While this structure is not new or unique to Steward, what is new is the company no longer is majority owned by a private equity investor. Cerberus Capital Management is based in New York. It specializes in buying companies in financial trouble. That’s how it wound up owning Steward for its first decade.
De la Torre teamed up with the firm to buy its first half-dozen hospitals in Massachusetts. Cerberus transferred its ownership stake of Steward a year before the company entered the South Florida market. De la Torre led a group of Steward’s doctors to take over ownership. The ownership group still owes $350 million in future payments to its landlord in addition to its usual rent.

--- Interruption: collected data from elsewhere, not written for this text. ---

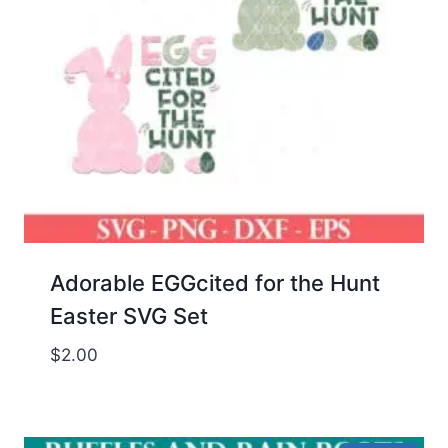
Adorable EGGcited for the Hunt
Easter SVG Set
$
2.00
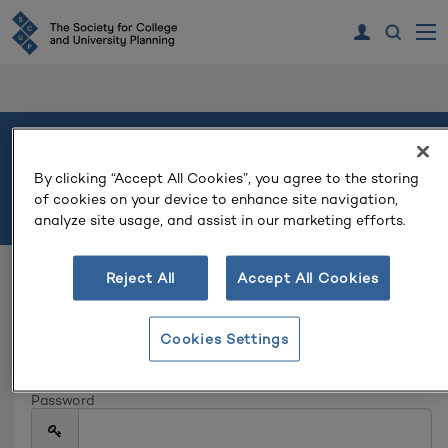
Welcome
By clicking “Accept All Cookies”, you agree to the storing
of cookies on your device to enhance site navigation,
Please log in or create an account to continue.
analyze site usage, and assist in our marketing efforts.
Reject All
Accept All Cookies
Log In
Email
Cookies Settings
Password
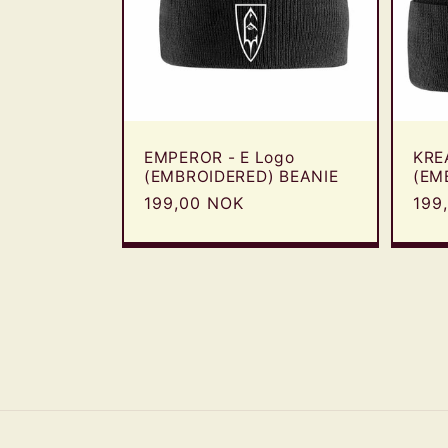
EMPEROR - E Logo
KRE
(EMBROIDERED) BEANIE
(EM
Regular
199,00 NOK
Reg
199
price
pric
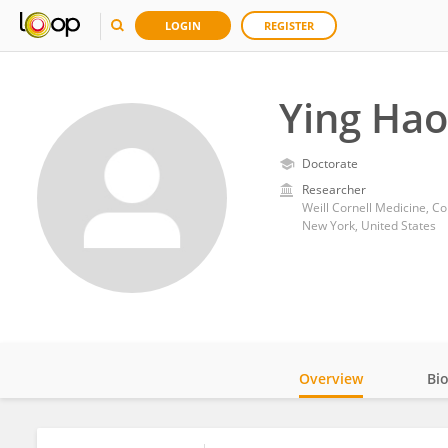
LOGIN
REGISTER
Ying Hao
Doctorate
Researcher
Weill Cornell Medicine, Co
New York, United States
Overview
Bi
Impact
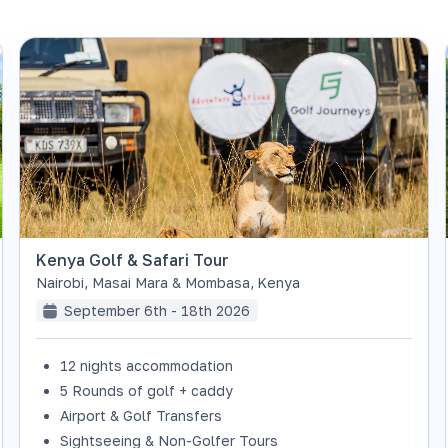
Kenya Golf & Safari Tour
Nairobi, Masai Mara & Mombasa
,
Kenya
September 6th - 18th 2026
12 nights accommodation
5 Rounds of golf + caddy
Airport & Golf Transfers
Sightseeing & Non-Golfer Tours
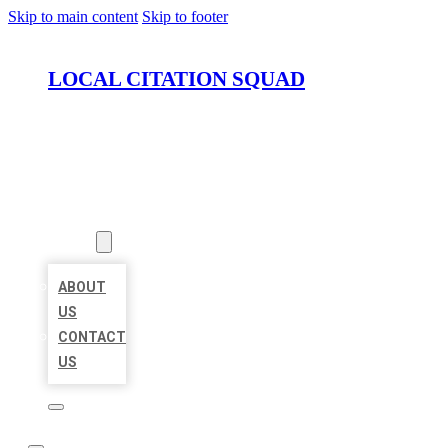
Skip to main content
Skip to footer
LOCAL CITATION SQUAD
HOME
LOCATIONS
ABOUT
ABOUT
US
CONTACT
US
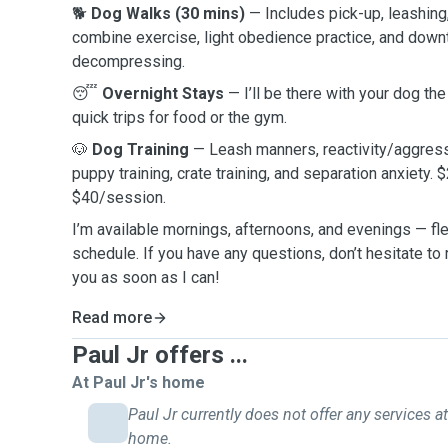
🐕
Dog Walks (30 mins)
— Includes pick-up, leashing
combine exercise, light obedience practice, and downt
decompressing.
😴
Overnight Stays
— I’ll be there with your dog th
quick trips for food or the gym.
🐶
Dog Training
— Leash manners, reactivity/aggress
puppy training, crate training, and separation anxiety. $
$40/session.
I’m available mornings, afternoons, and evenings — fl
schedule. If you have any questions, don’t hesitate to r
you as soon as I can!
Read more
Paul Jr offers ...
At Paul Jr's home
Paul Jr currently does not offer any services at
home.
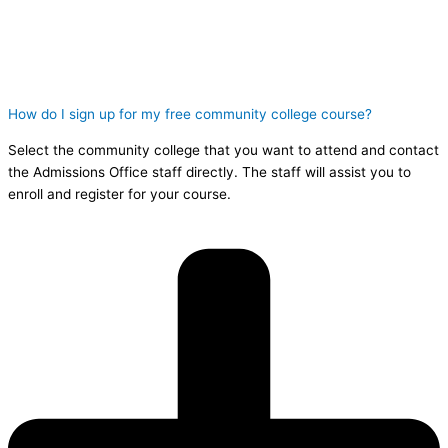
How do I sign up for my free community college course?
Select the community college that you want to attend and contact
the Admissions Office staff directly. The staff will assist you to
enroll and register for your course.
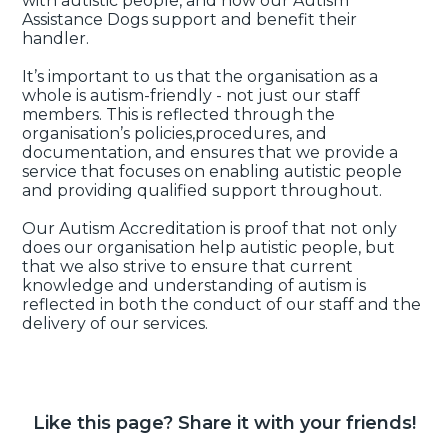
with autistic people, and how our Autism
Assistance Dogs support and benefit their
handler.
It’s important to us that the organisation as a
whole is autism-friendly - not just our staff
members. This is reflected through the
organisation’s policies,procedures, and
documentation, and ensures that we provide a
service that focuses on enabling autistic people
and providing qualified support throughout.
Our Autism Accreditation is proof that not only
does our organisation help autistic people, but
that we also strive to ensure that current
knowledge and understanding of autism is
reflected in both the conduct of our staff and the
delivery of our services.
Like this page? Share it with your friends!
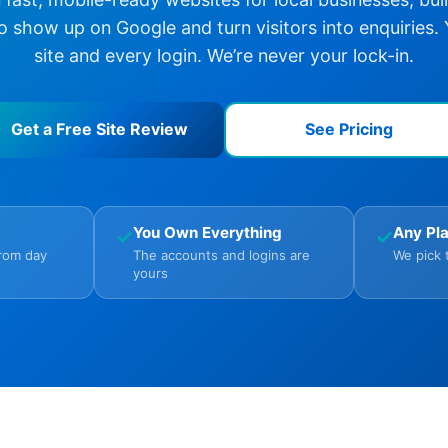
o show up on Google and turn visitors into enquiries.
site and every login. We’re never your lock-in.
Get a Free Site Review
See Pricing
You Own Everything
Any Pl
✓
✓
from day
The accounts and logins are
We pick 
yours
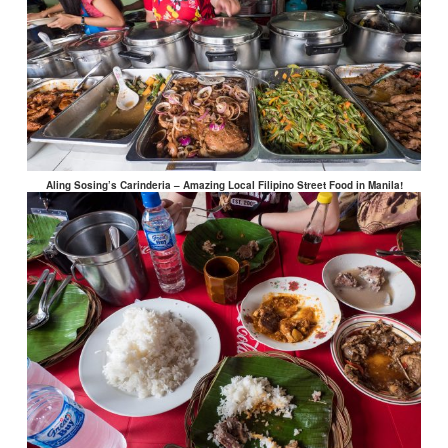
Aling Sosing’s Carinderia – Amazing Local Filipino Street Food in Manila!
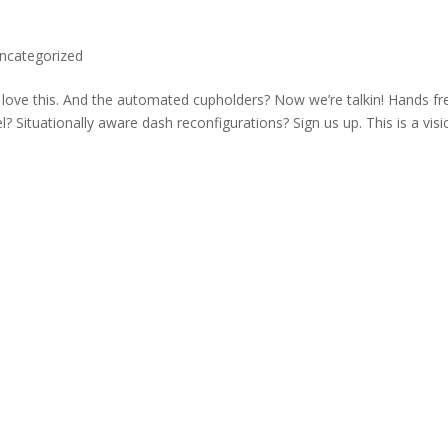
ncategorized
e love this. And the automated cupholders? Now we’re talkin! Hands fr
? Situationally aware dash reconfigurations? Sign us up. This is a visi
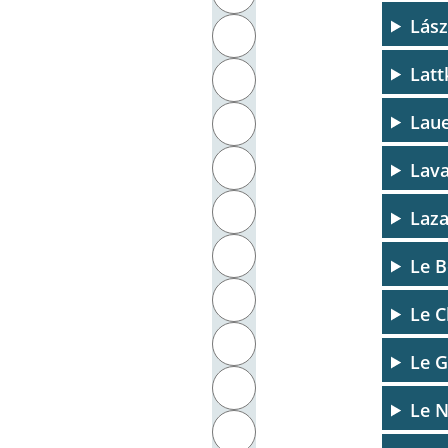
Lász
J
Latt
K
Laue
L
M
Lava
N
Laza
O
Le B
P
Le C
Q
Le G
R
Le N
S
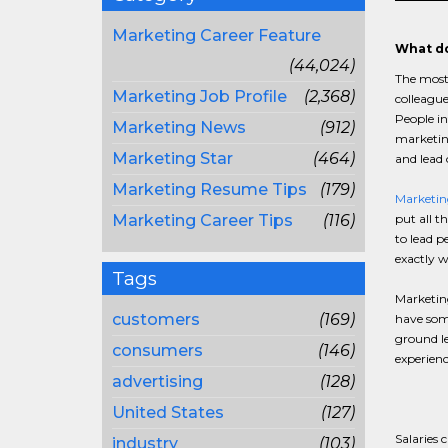
Marketing Career Feature
What do
(44,024)
The most
Marketing Job Profile
(2,368)
colleague
People in
Marketing News
(912)
marketing
Marketing Star
(464)
and lead 
Marketing Resume Tips
(179)
Marketing
Marketing Career Tips
(116)
put all t
to lead p
exactly wh
Tags
Marketing
customers
(169)
have some
ground le
consumers
(146)
experienc
advertising
(128)
United States
(127)
Salaries
industry
(103)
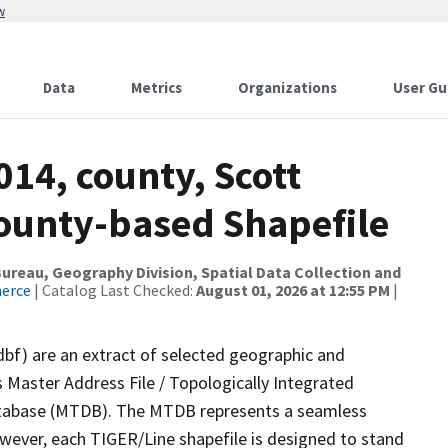
w
Data
Metrics
Organizations
User Gu
014, county, Scott
County-based Shapefile
reau, Geography Division, Spatial Data Collection and
merce
| Catalog Last Checked:
August 01, 2026 at 12:55 PM
|
dbf) are an extract of selected geographic and
 Master Address File / Topologically Integrated
tabase (MTDB). The MTDB represents a seamless
owever, each TIGER/Line shapefile is designed to stand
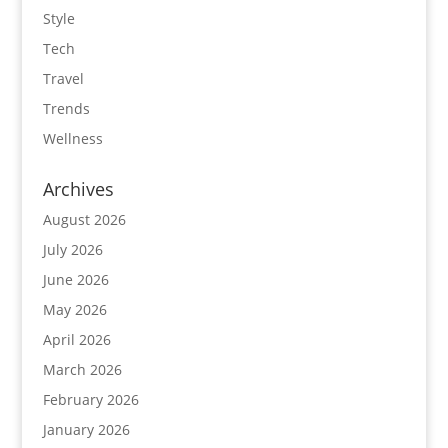
Style
Tech
Travel
Trends
Wellness
Archives
August 2026
July 2026
June 2026
May 2026
April 2026
March 2026
February 2026
January 2026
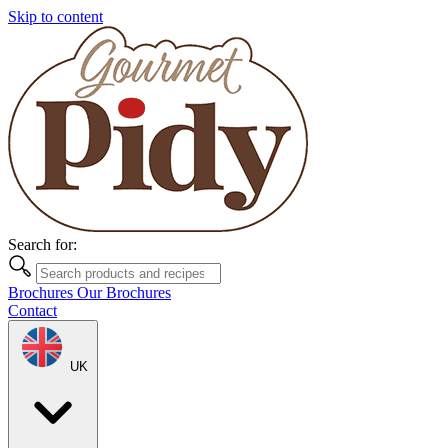
Skip to content
Search for:
Brochures
Our Brochures
Contact
UK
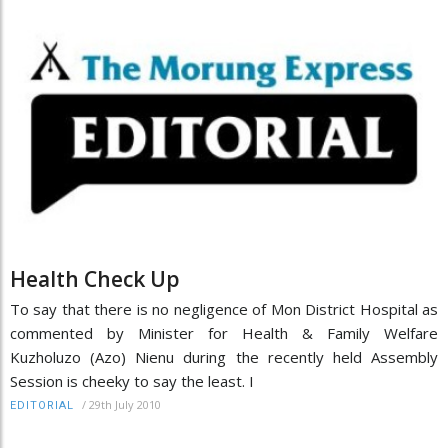
Health Check Up
To say that there is no negligence of Mon District Hospital as
commented by Minister for Health & Family Welfare
Kuzholuzo (Azo) Nienu during the recently held Assembly
Session is cheeky to say the least. I
/
29th July 2010
EDITORIAL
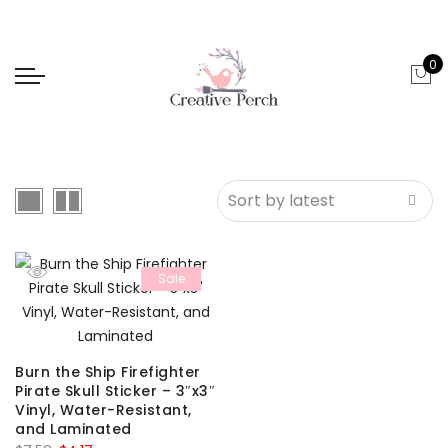
0
Sale
Burn the Ship Firefighter
Pirate Skull Sticker – 3″x3″
Vinyl, Water-Resistant,
and Laminated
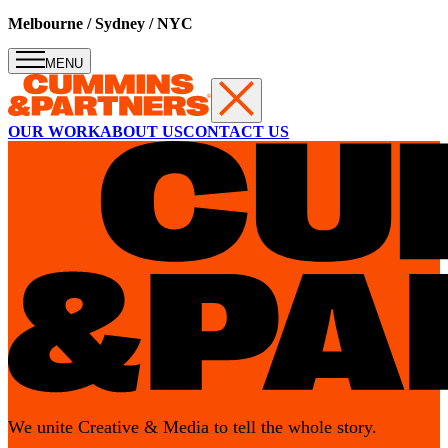
Melbourne / Sydney / NYC
MENU
OUR WORK
ABOUT US
CONTACT US
Melbourne
melbourne@cumminsandpartners.com
201 Fitzroy Street, Level 4,
St Kilda VIC 3182 Australia
We unite Creative & Media to tell the whole story.
Follow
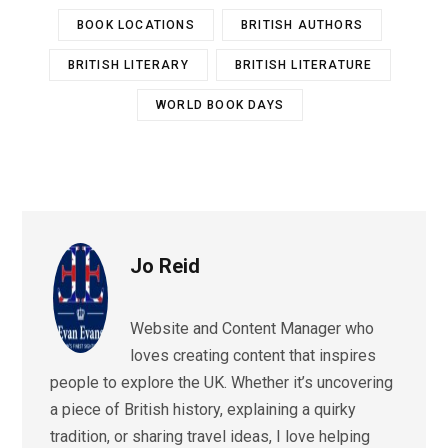
BOOK LOCATIONS
BRITISH AUTHORS
BRITISH LITERARY
BRITISH LITERATURE
WORLD BOOK DAYS
Jo Reid
Website and Content Manager who
loves creating content that inspires
people to explore the UK. Whether it’s uncovering
a piece of British history, explaining a quirky
tradition, or sharing travel ideas, I love helping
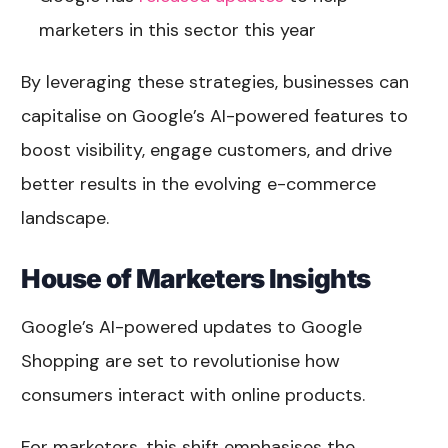
marketers in this sector this year
By leveraging these strategies, businesses can
capitalise on Google’s AI-powered features to
boost visibility, engage customers, and drive
better results in the evolving e-commerce
landscape.
House of Marketers Insights
Google’s AI-powered updates to Google
Shopping are set to revolutionise how
consumers interact with online products.
For marketers, this shift emphasises the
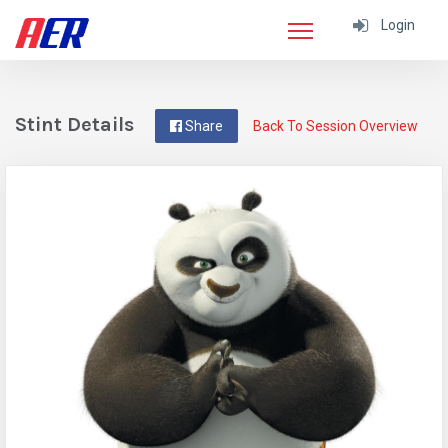
Login
Stint Details
Share
Back To Session Overview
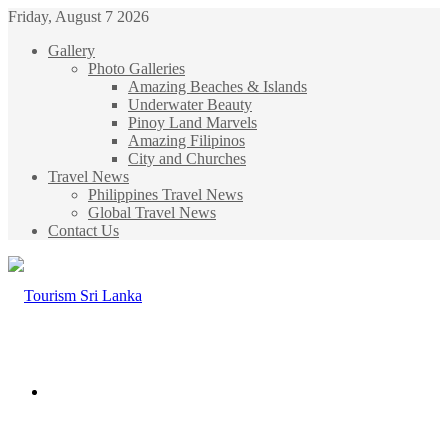
Friday, August 7 2026
Gallery
Photo Galleries
Amazing Beaches & Islands
Underwater Beauty
Pinoy Land Marvels
Amazing Filipinos
City and Churches
Travel News
Philippines Travel News
Global Travel News
Contact Us
Menu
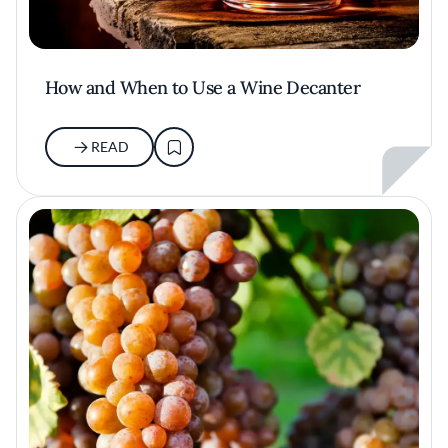
How and When to Use a Wine Decanter
READ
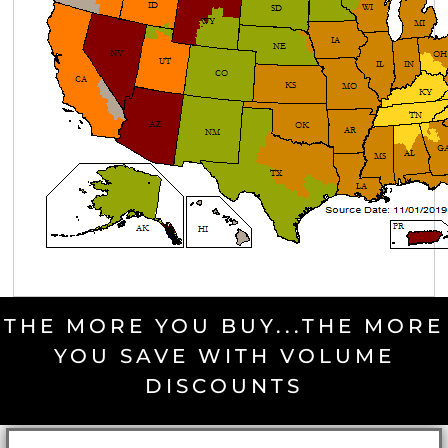
THE MORE YOU BUY...THE MORE
YOU SAVE WITH VOLUME
DISCOUNTS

Shetty expects to invest tens of millions of dollars in Steward's new South Florida hospitals "imminently in order to jumpstart a number of the programs that we'd like to do." He identified cardiovascular services and neurologic services including stroke as two areas Steward expects to grow with these facilities.
Price transparency
Steward expands into the regional health care market as the federal government has been coaxing the industry toward more price transparency. Since January, hospitals have been required to post prices for 300 common services they’ve negotiated with insurance companies, and the cash prices they charge patients for that care.
Few are fully following the rule, according to a study by PatientsRightsAdvocate.org, a nonpartisan, nonprofit group supporting health care price transparency. Six months after the rule took effect, it found only one in 20 hospitals were fully following the law.
For some hospitals supplying the data, it can be hard to find for patients, and difficult to read. For example, the required price list for Steward Health Care’s North Shore Medical Center runs almost 4,500 lines in a spreadsheet. There are dozens of prices for different types of X-rays, for instance.
De la Torre supports the transparency effort, but questions its usefulness for patients. He called it "overly cumbersome and complicated."
Instead, he thinks what he called the average weighted payment would be more meaningful.
"It matters what you on average get paid for a hip surgery or shoulder surgery or a pneumonia. And that's a factor of your different commercial (insurance reimbursed) rate," he said.
He acknowledged, however, that average weighted price would not necessarily be helpful for individual patients. And he doesn't think patients pay much attention to the total cost of service anyway.
"I think what will drive them is what it costs them if there's a copay or a deductible," he said.